Bisognerà trarre utili insegnamenti da questa follia politica. Come siamo arrivati a questo punto? Come ne usciamo? E cosa si può fare per garantire di non ritrovarsi presto nella stessa situazione? Nei prossimi mesi verranno sicuramente avanzate svariate proposte: eleggere direttamente il primo ministro, alzare il quorum minimo per l’ingresso dei partiti alla Knesset, creare collegi elettorali anziché votare come ora su un collegio unico nazionale, stabilire per legge che al partito di maggioranza venga automaticamente affidato l’incarico di formare il governo senza che debba preventivamente ottenere il sostegno di 61 parlamentari ecc. Ognuno di questi suggerimenti ha i suoi meriti, anche se va ricordato che un paio di essi – l’elezione diretta del primo ministro e l’innalzamento della soglia di sbarramento – sono già stati sperimentati, qui in Israele, con scarso successo.

Ma un’altra idea, che è sicuramente giunta l’ora di approvare, è quella di porre un limite di legge alla durata in carica dei primi ministri. Il primo ministro Benjamin Netanyahu è stato premier per 13 anni e nove mesi consecutivi. E’ un sacco di tempo. Di fatto, quasi il 19% della storia di questa nazione. La cosa non è salutare, né per Netanyahu – o qualsiasi altro leader – né per il paese. Non è salutare per il leader perché crea la sensazione di un’investitura tale da meritare dei privilegi. E crea la percezione che una certa persona sia insostituibile, un fatto che erode la distinzione estremamente importante in democrazia tra il leader e lo stato: in democrazia il leader non è lo stato, il leader è al servizio dello stato. Inoltre, la concentrazione del potere nelle mani della stessa persona per così tanto tempo porta inevitabilmente a un’erosione del sacro equilibrio fra i poteri che caratterizza la democrazia.

Un limite alla durata della carica è salutare anche per un’altra ragione: favorisce i passaggi di mano, che a loro volta sono una cosa positiva per il buon governo. C’è un elemento positivo e rigenerante nel fatto in sé che a intervalli regolari emergano e si assumano responsabilità nuovi leader, meno legati alla politica dei loro predecessori, anche quando provengono dallo stesso partito.
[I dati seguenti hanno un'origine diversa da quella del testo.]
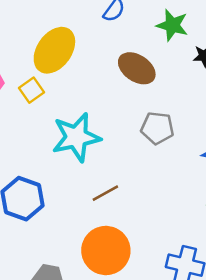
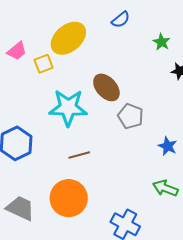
green star: (172, 25) -> (161, 42), size x0.7
brown ellipse: (137, 68) -> (106, 87), moved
La mancanza di limiti di mandato garantisce, viceversa, che il primo ministro non faccia crescere mai un successore. Se il premier vuole e può governare indefinitamente, perché mai dovrebbe promuovere la crescita all’interno della sua stessa formazione di qualcuno che un giorno potrebbe sfidarlo?

Certamente non esiste un unico rimedio ai problemi emersi nel sistema politico israeliano. Può anche darsi che un limite di tempo del mandato non avrebbe evitato la collisione politica a cui stiamo assistendo. Ma quando il paese alla fine uscirà dai rottami di questo scontro politico e cercherà di ripartire con un nuovo veicolo, farà bene ad assicurarsi che su di esso sia installata la nuova funzionalità del limite di mandato.